Becker: Dass die Vergangenheit des Stiftungsvermögens nun aufgearbeitet wird, das geht ja wohl auch zurück auf Druck auf den Stiftungsvorsitz aus dem Kreis ehemaliger Studenten der Hertie School. Wie bewerten Sie das?
Bähr: Ja, ganz sicher. Sehen Sie, die Hertie-Stiftung ist 1974 gegründet worden, damals hat sich niemand in der Bundesrepublik dafür interessiert, wo die Stifter herkamen. Als das Interesse dann kam Ende der 90er-Jahre und diese breite Welle einsetzte und man begann, sogenannte Arisierungen zu untersuchen, da gab es Hertie nicht mehr. Insofern ist das sicherlich eine Besonderheit dieses Falls, dass eben über die Stiftung und über die Hertie School dann letztendlich doch wieder die Geschichte der Stiftung eingeholt hatte.
Becker: Der Auftraggeber für Ihre Untersuchung jetzt ist der Stiftungsvorstand, deren Vorsitzender ist Frank-Jürgen Weise, der ehemalige Chef der Bundesagentur für Arbeit. Im Vorstand sitzt auch eine Enkelin von Georg Karg. Können oder wollen Sie eine Bewertung dazu abgeben, wie sich der Stiftungsvorstand bislang in puncto Aufarbeitung der Vergangenheit verhalten hat?

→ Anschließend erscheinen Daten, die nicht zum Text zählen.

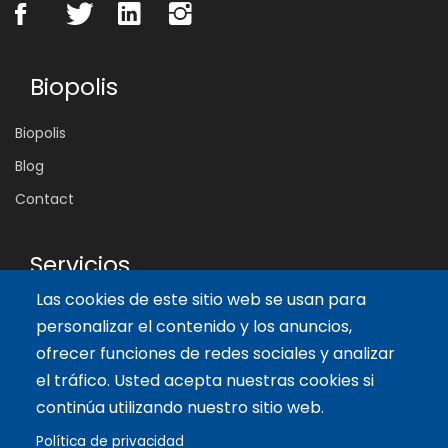
Biopolis
Biopolis
Blog
Contact
Servicios
Las cookies de este sitio web se usan para
Tailor-made training
personalizar el contenido y los anuncios,
International Facilitator
ofrecer funciones de redes sociales y analizar
el tráfico. Usted acepta nuestras cookies si
Artículos recientes
continúa utilizando nuestro sitio web.
Política de privacidad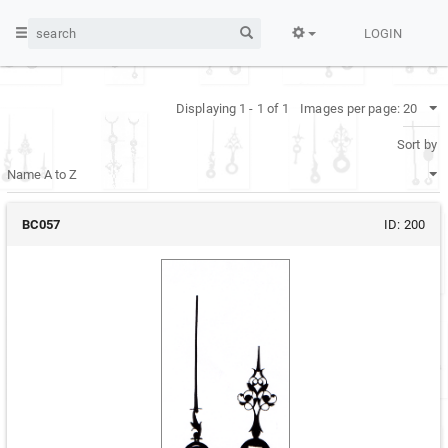
LOGIN
Displaying 1 - 1 of 1
Images per page:
Sort by
BC057
ID:
200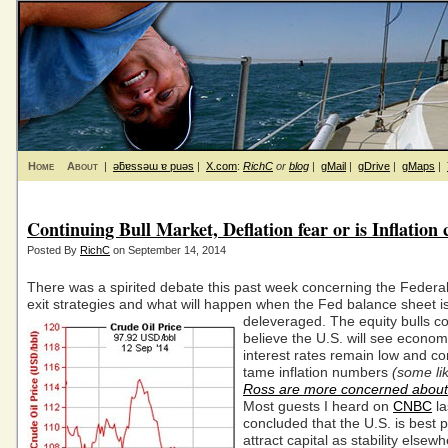
Home
About
|
ǝƃɐssǝɯ ɐ puǝs
|
X.com
:
RichC
or
blog
|
gMail
|
gDrive
|
gMaps
|
Continuing Bull Market, Deflation fear or is Inflation
Posted By
RichC
on September 14, 2014
There was a spirited debate this past week concerning the Federa
exit strategies and what will happen when the Fed balance sheet i
deleveraged.
The equity bulls c
believe the U.S. will see econom
interest rates remain low and c
tame inflation numbers
(some li
Ross are more concerned about 
Most guests I heard on
CNBC
la
concluded that the U.S. is best p
attract capital as stability elsewh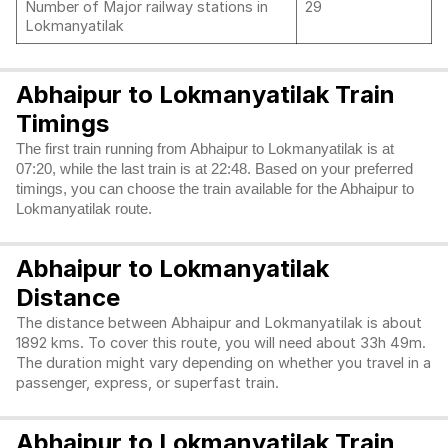
Number of Major railway stations in
29
Lokmanyatilak
Abhaipur to Lokmanyatilak Train
Timings
The first train running from Abhaipur to Lokmanyatilak is at
07:20, while the last train is at 22:48. Based on your preferred
timings, you can choose the train available for the Abhaipur to
Lokmanyatilak route.
Abhaipur to Lokmanyatilak
Distance
The distance between Abhaipur and Lokmanyatilak is about
1892 kms. To cover this route, you will need about 33h 49m.
The duration might vary depending on whether you travel in a
passenger, express, or superfast train.
Abhaipur to Lokmanyatilak Train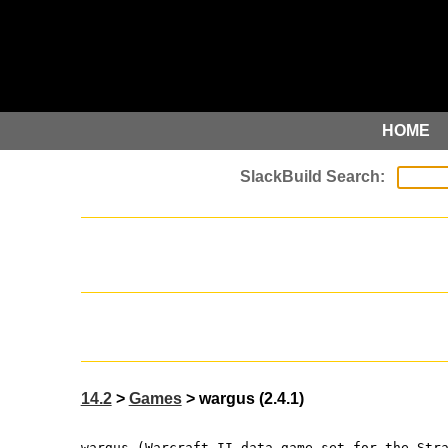
HOME
14.2
>
Games
> wargus (2.4.1)
wargus (Warcraft II data game set for the Str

Bähr: Dazu kann ich wenig sagen, mein Auftraggeber ist die Gesellschaft für Unternehmensgeschichte in Frankfurt …
Becker: Die wiederum den Auftrag erhalten hat.
Bähr: … die den Auftrag und diese Verhandlungen über den Auftrag geführt hat. Dass das alles viel zu spät kommt, dazu muss man ja kein Experte sein, um das einschätzen zu können. Da ist natürlich jetzt Hertie auch kein Einzelfall. Man hätte im Grunde vor 50 Jahren damit beginnen müssen, aber das ist ein breiteres Thema. Es ist sicherlich in diesem Fall exzeptionell spät. Aus heutiger Sicht erscheint es reichlich unverständlich, dass man jetzt erst damit beginnt, da Aufklärung zu schaffen.
Becker: Nun gibt es bereits zwei Studien zum Ursprung des Vermögens der Hertie-Stiftung, die aber nicht veröffentlicht wurden. Was macht Sie optimistischer, dass Ihre Arbeit nicht das Gleiche widerfährt?
Bähr: Weil diese Studien eine andere Ausrichtung hatten, da ging es speziell um die Person dieses Georg Karg. Der ist in der Tat ein Phänomen, weil es zu ihm kaum schriftliche Überlieferungen gibt. Der Mann war ja auch kaum bekannt in der Bundesrepublik, anders als Neckermann oder Horten oder so.
Becker: Wenn wir den Bogen noch etwas breiter aufziehen, die Geschichte der großen Kaufhäuser in Deutschland – Hertie spiegelt ja als einziges im Namen noch den Ursprung ihrer jüdischen Gründer –, wenn wir aber ansonsten gucken auf diese ganzen Kaufhausnamen, auf Kaufhof, auf Karstadt, auf Horten, auf Neckermann, deren Ursprünge gehen ja alle auf jüdische Kaufleute zurück, denen die Nazis Hab und Gut und oft genug auch das Leben genommen haben. Ist das adäquat aufgearbeitet?
Bähr: Ansatzweise ja, insgesamt nein. Es lässt sich natürlich nur immer dort aufarbeiten, wo es Dokumente und Quellen dazu gibt, und das Problem ist, dass bei vielen, etwa auch bei Neckermann, da eben kein Unternehmensarchiv mehr existiert, das heißt, es ist sehr mühselig, das aufzuarbeiten. Man muss dann in Bestände hineingehen, das kostet auch viel Geld, und wenn das Unternehmen nicht mehr da ist, gibt es in der Regel auch kaum jemanden, der dafür bezahlt. Insofern ist das aus der Sicht der Forschung auch eine Chance, mit dem Hertie-Projekt, das wir jetzt haben hier, grundsätzlich neue Erkenntnisse über diese gesamte Branche zu gewinnen.